Following the likes of Pune, Indore, Bhopal and Hyderabad, now Ahmedabad is set to hit the capital market with municipal bonds within the first fortnight of January 2019. Ahmedabad Municipal Corporation (AMC) is banking on the two AA+ ratings that it bagged recently, along with a rise in revenue streams to attract investments on the instrument.
According to Vijay Nehra, municipal commissioner, AMC, the Rs 200 crore taxable municipal bond would be the city's fifth after it had raised one each in 1998, 2002, 2004 and 2005.
In the current financial year 2018-19, AMC has bagged AA+ rating from two agencies including Crisil and India Rating, thereby hoping for banks, mutual funds, pension funds as well as insurance companies to invest in its bonds. "This is also because instruments with AA+ rating are considered to have the highest degree of safety regarding timely servicing of financial obligation and having lowest credit risk," said Nehra.
"The ratings have come on the back of the corporation witnessing a 28 per cent rise in tax collection, reduction in power costs due to 100 per cent LED conversion and windmill projects, increase in non-tax revenue income as well as reduction in interest costs by Rs 135 crore through loan restructuring," said Nehra.
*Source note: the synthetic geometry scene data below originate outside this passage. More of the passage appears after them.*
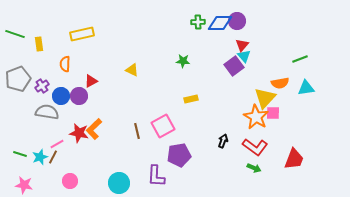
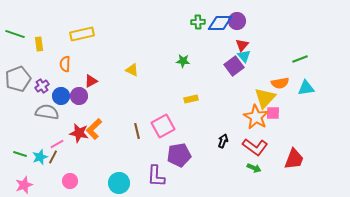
pink star at (24, 185): rotated 30 degrees counterclockwise
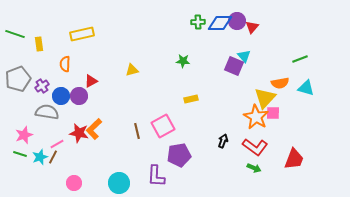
red triangle at (242, 45): moved 10 px right, 18 px up
purple square at (234, 66): rotated 30 degrees counterclockwise
yellow triangle at (132, 70): rotated 40 degrees counterclockwise
cyan triangle at (306, 88): rotated 24 degrees clockwise
pink circle at (70, 181): moved 4 px right, 2 px down
pink star at (24, 185): moved 50 px up
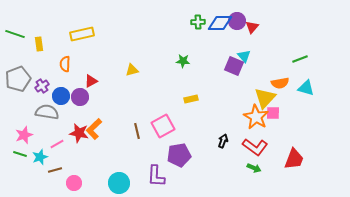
purple circle at (79, 96): moved 1 px right, 1 px down
brown line at (53, 157): moved 2 px right, 13 px down; rotated 48 degrees clockwise
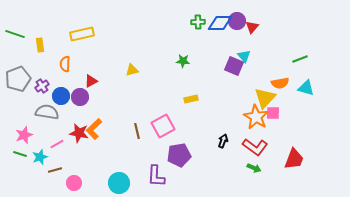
yellow rectangle at (39, 44): moved 1 px right, 1 px down
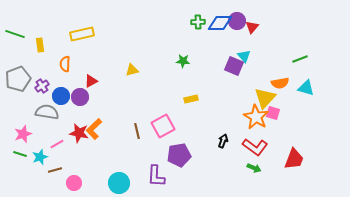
pink square at (273, 113): rotated 16 degrees clockwise
pink star at (24, 135): moved 1 px left, 1 px up
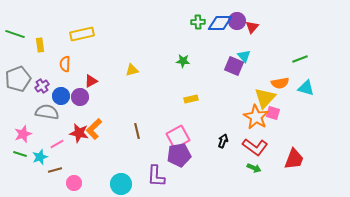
pink square at (163, 126): moved 15 px right, 11 px down
cyan circle at (119, 183): moved 2 px right, 1 px down
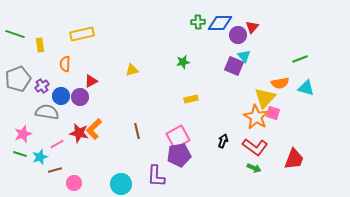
purple circle at (237, 21): moved 1 px right, 14 px down
green star at (183, 61): moved 1 px down; rotated 16 degrees counterclockwise
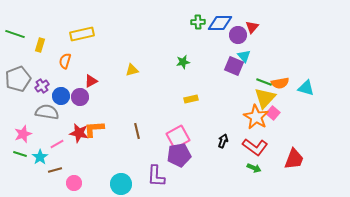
yellow rectangle at (40, 45): rotated 24 degrees clockwise
green line at (300, 59): moved 36 px left, 23 px down; rotated 42 degrees clockwise
orange semicircle at (65, 64): moved 3 px up; rotated 14 degrees clockwise
pink square at (273, 113): rotated 24 degrees clockwise
orange L-shape at (94, 129): rotated 40 degrees clockwise
cyan star at (40, 157): rotated 14 degrees counterclockwise
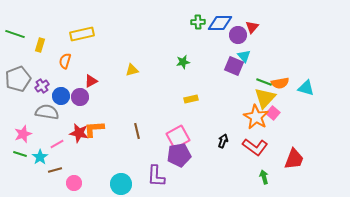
green arrow at (254, 168): moved 10 px right, 9 px down; rotated 128 degrees counterclockwise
AMC, which is incurring a capital expenditure worth Rs 600 crore for water supply, waste management and other infrastructure projects including cleaning of Sabarmati river, is expecting to raise Rs 400 crore of it from the government and the rest Rs 200 crore through municipal bonds.
While there seems to be some buoyancy returning to cities raising funds through municipal bonds, analysts believe the market is still at a nascent stage for the instruments among investors.
"While municipal bonds are the need of the hour, unfortunately, the instrument hasn't picked up despite being there since '90s. If we look at the asset class, the municipal bond as an instrument in itself is not very deep and underdeveloped. That is one challenge which municipalities are facing. Investors' perception of municipalities is also another challenge. One doesn't know much about the municipalities or how much money do they generate and act as a hindrance in awareness being low," said Devendra Pant, Chief Economist, India Ratings.
In recent times, municipal bonds have been picking up after Pune became the first city after a long time to issue one. It all began with Pune Municipal Corporation coming up with bonds worth Rs 200 crore in 2017 for funding a 24x7 water supply project.
Later in February 2018, Greater Hyderabad Municipal Corporation (GHMC) issued bonds worth Rs 200 crore for a strategic road development project. As per a Crisil estimate, municipalities are likely to raise Rs 15000 crore overall by 2023, of which Rs 6000 crore is likely to be raised through municipal bonds within the next three years. Indore issued Rs 140 crore worth of bonds, while Bhopal Municipal Corporation raised Rs 175 crore in September 2018.